The “ah-ha!” moment for me came as my eyes were opened a little wider than before to the truth that marriage has so little to do with the seemingly reality that is present at the time and much more to do with the sovereign plans of the Lord who is working “all things together for the good of those who love Him” (Rom. 8:28).
Who would ever have thought that the Lord would compel Hosea to marry Gomer, when at the time of their wedding I am sure their future seemed so bright, so “normal”? The Lord knew the devastation that would take place in their marriage, and He knew how it would happen at the same time of Israel’s rebellion against Himself, giving Hosea an insight that he otherwise wouldn’t have known—or at least in such a personal way—into the heart of God: a heart that breaks when we go astray. A heart that pursues us until the end, and ultimately a heart whose love for us is so deep and so wide that it cannot help but restore those whom it loves.
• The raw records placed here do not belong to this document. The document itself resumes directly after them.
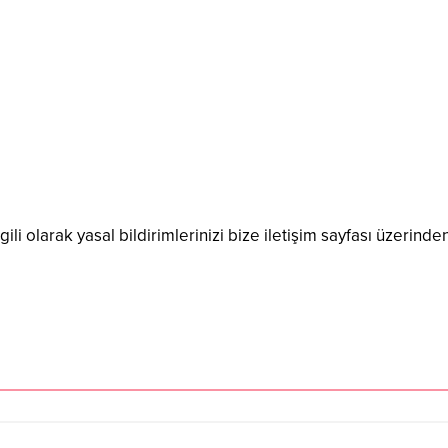
ili olarak yasal bildirimlerinizi bize iletişim sayfası üzerinden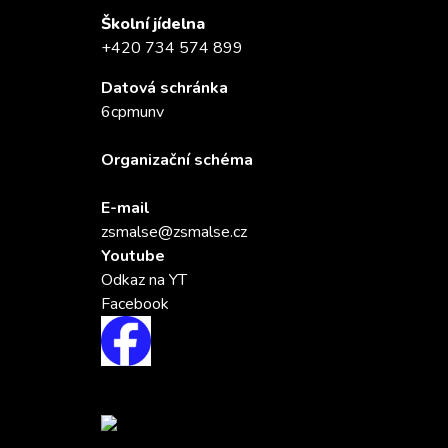
Školní jídelna
+420 734 574 899
Datová schránka
6cpmunv
Organizační schéma
E-mail
zsmalse@zsmalse.cz
Youtube
Odkaz na YT
Facebook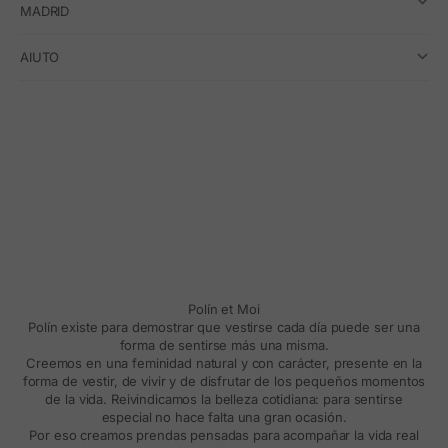
MADRID
AIUTO
Polín et Moi
Polín existe para demostrar que vestirse cada día puede ser una
forma de sentirse más una misma.
Creemos en una feminidad natural y con carácter, presente en la
forma de vestir, de vivir y de disfrutar de los pequeños momentos
de la vida. Reivindicamos la belleza cotidiana: para sentirse
especial no hace falta una gran ocasión.
Por eso creamos prendas pensadas para acompañar la vida real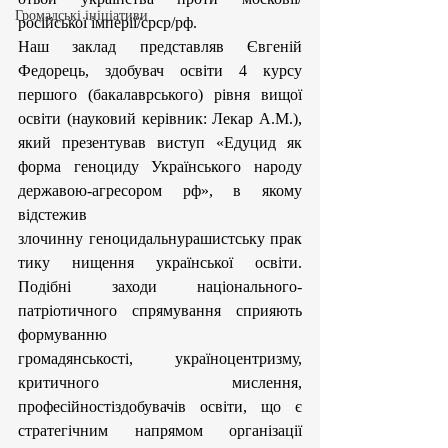
Громадські ініціативи
російської імперії/срср/рф. 
Наш заклад представляв Євгеній 
Федорець, здобувач освіти 4 курсу 
першого (бакалаврського) рівня вищої 
освіти (науковий керівник: Лекар А.М.), 
який презентував виступ «Едуцид як 
форма геноциду Українського народу 
державою-агресором рф», в якому 
відстежив 
злочинну геноцидальнурашистську прак
тику нищення української освіти. 
Подібні заходи національного-
патріотичного спрямування сприяють 
формуванню 
громадянськості, україноцентризму, 
критичного мислення, 
професійностіздобувачів освіти, що є 
стратегічним напрямом організації 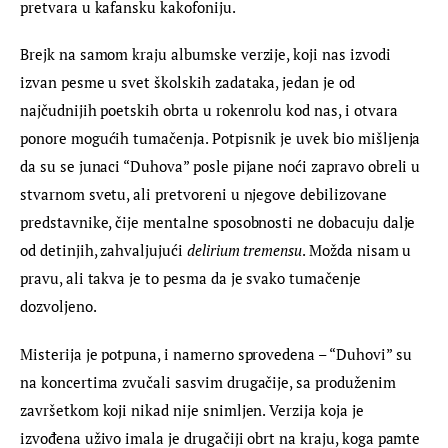
pretvara u kafansku kakofoniju.
Brejk na samom kraju albumske verzije, koji nas izvodi 
izvan pesme u svet školskih zadataka, jedan je od 
najčudnijih poetskih obrta u rokenrolu kod nas, i otvara 
ponore mogućih tumačenja. Potpisnik je uvek bio mišljenja 
da su se junaci “Duhova” posle pijane noći zapravo obreli u 
stvarnom svetu, ali pretvoreni u njegove debilizovane 
predstavnike, čije mentalne sposobnosti ne dobacuju dalje 
od detinjih, zahvaljujući 
delirium tremensu
. Možda nisam u 
pravu, ali takva je to pesma da je svako tumačenje 
dozvoljeno.
Misterija je potpuna, i namerno sprovedena – “Duhovi” su 
na koncertima zvučali sasvim drugačije, sa produženim 
završetkom koji nikad nije snimljen. Verzija koja je 
izvođena uživo imala je drugačiji obrt na kraju, koga pamte 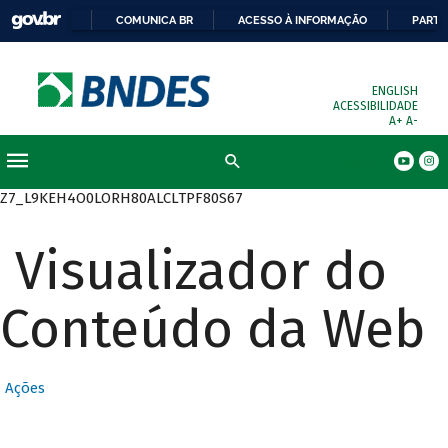
COMUNICA BR
ACESSO À INFORMAÇÃO
PARTI
ENGLISH
ACESSIBILIDADE
A+
A-
Busca
Z7_L9KEH4O0LORH80ALCLTPF80S67
Visualizador do
Conteúdo da Web
Ações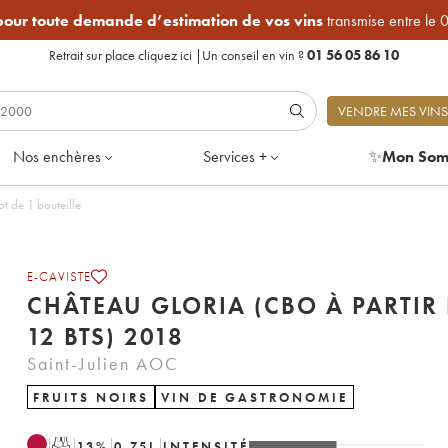
 pour toute demande d’estimation de vos vins
transmise entre le 
Retrait sur place
cliquez ici
|
Un conseil en vin ?
01 56 05 86 10
VENDRE MES VINS
Nos enchères
Services +
✨
Mon Som
t de 1 bouteille
E-CAVISTE
CHÂTEAU GLORIA (CBO À PARTIR
12 BTS) 2018
Saint-Julien AOC
FRUITS NOIRS
VIN DE GASTRONOMIE
T
13
%
0.75
L
INTENSITÉ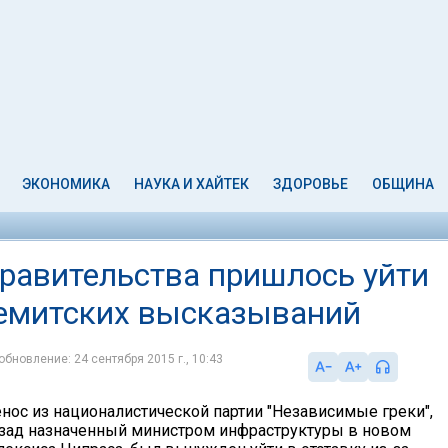
ЭКОНОМИКА
НАУКА И ХАЙТЕК
ЗДОРОВЬЕ
ОБЩИНА
правительства пришлось уйти
исемитских высказываний
обновление: 24 сентября 2015 г., 10:43
ос из националистической партии "Независимые греки",
зад назначенный министром инфраструктуры в новом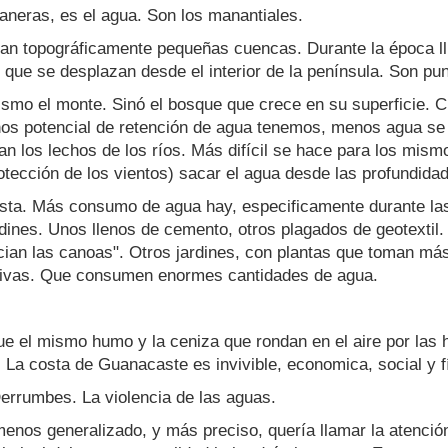
neras, es el agua. Son los manantiales.
man topográficamente pequeñas cuencas. Durante la época l
 que se desplazan desde el interior de la península. Son pun
ismo el monte. Sinó el bosque que crece en su superficie. C
 potencial de retención de agua tenemos, menos agua se inf
an los lechos de los ríos. Más difícil se hace para los mis
rotección de los vientos) sacar el agua desde las profundida
osta. Más consumo de agua hay, especificamente durante la
jardines. Unos llenos de cemento, otros plagados de geotext
ucian las canoas". Otros jardines, con plantas que toman m
nativas. Que consumen enormes cantidades de agua.
ue el mismo humo y la ceniza que rondan en el aire por la
. La costa de Guanacaste es invivible, economica, social y 
Derrumbes. La violencia de las aguas.
nos generalizado, y más preciso, quería llamar la atención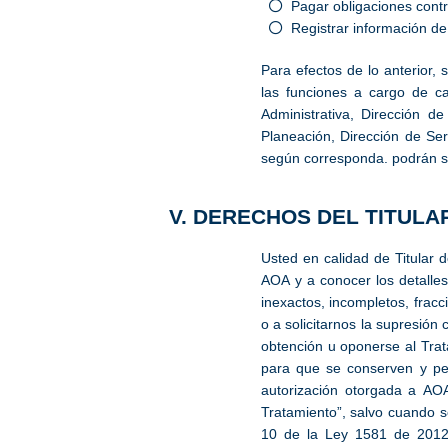
Pagar obligaciones contr
Registrar información d
Para efectos de lo anterior,
las funciones a cargo de c
Administrativa, Dirección d
Planeación, Dirección de Ser
según corresponda. podrán se
V. DERECHOS DEL TITULA
Usted en calidad de Titular 
AOA y a conocer los detalles
inexactos, incompletos, frac
o a solicitarnos la supresión
obtención u oponerse al Trat
para que se conserven y pe
autorización otorgada a AO
Tratamiento”, salvo cuando s
10 de la Ley 1581 de 2012,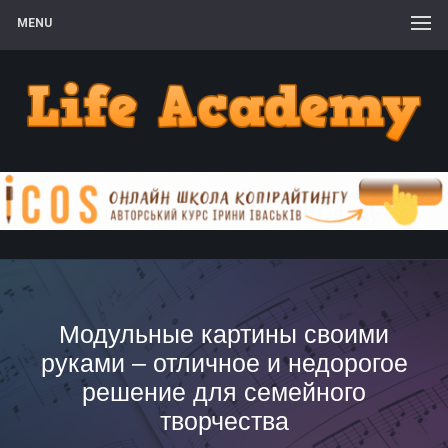
MENU
Модульные картины своими
руками – отличное и недорогое
решение для семейного
творчества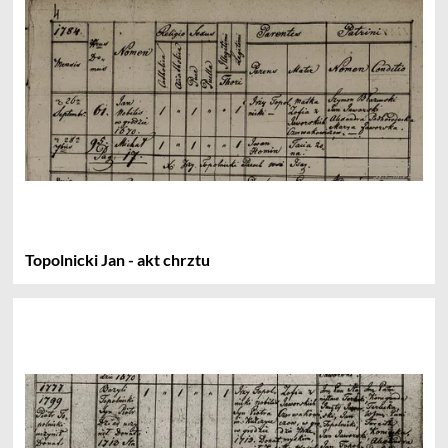
Topolnicki Jan - akt chrztu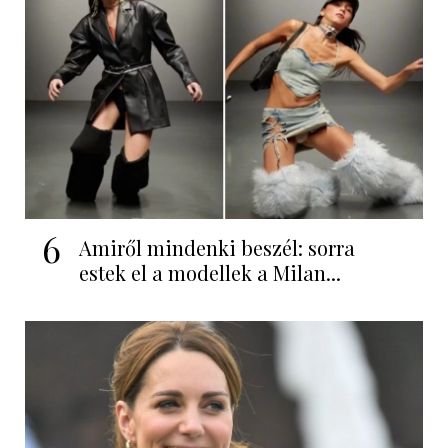
6
Amiről mindenki beszél: sorra
estek el a modellek a Milan...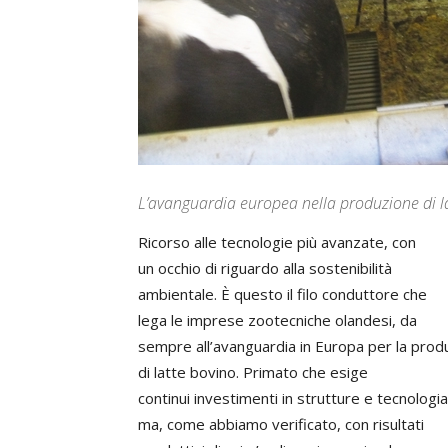
L’avanguardia europea nella produzione di l
Ricorso alle tecnologie più avanzate, con
un occhio di riguardo alla sostenibilità
ambientale. È questo il filo conduttore che
lega le imprese zootecniche olandesi, da
sempre all’avanguardia in Europa per la prod
di latte bovino. Primato che esige
continui investimenti in strutture e tecnologia
ma, come abbiamo verificato, con risultati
It’s an encouragement to me on two levels: one, that God loves me with this same endless love. I am His and He is—in this moment and forevermore—restoring me to Himself.
And two, that no matter what happens in my marriage or in my life, I know God has planned and foreseen it all, no matter how big of a mistake it might seem in the moment, or even for years at a time. I pray for the faith to know, deep in my heart, that one day I will see the divine reasons; one day I will know without a pinch of doubt that this world and all its happenings is the Lord’s, and I will see His glory shinning brighter than the brightest of stars, even as this world fades away: “For behold, I create new heavens and a new earth; And the former shall not be remembered or come to mind” (Is. 65:17).
1 comment:
This is good stuff. Thanks for sharing. Have you started reading Helper by design? What do you think?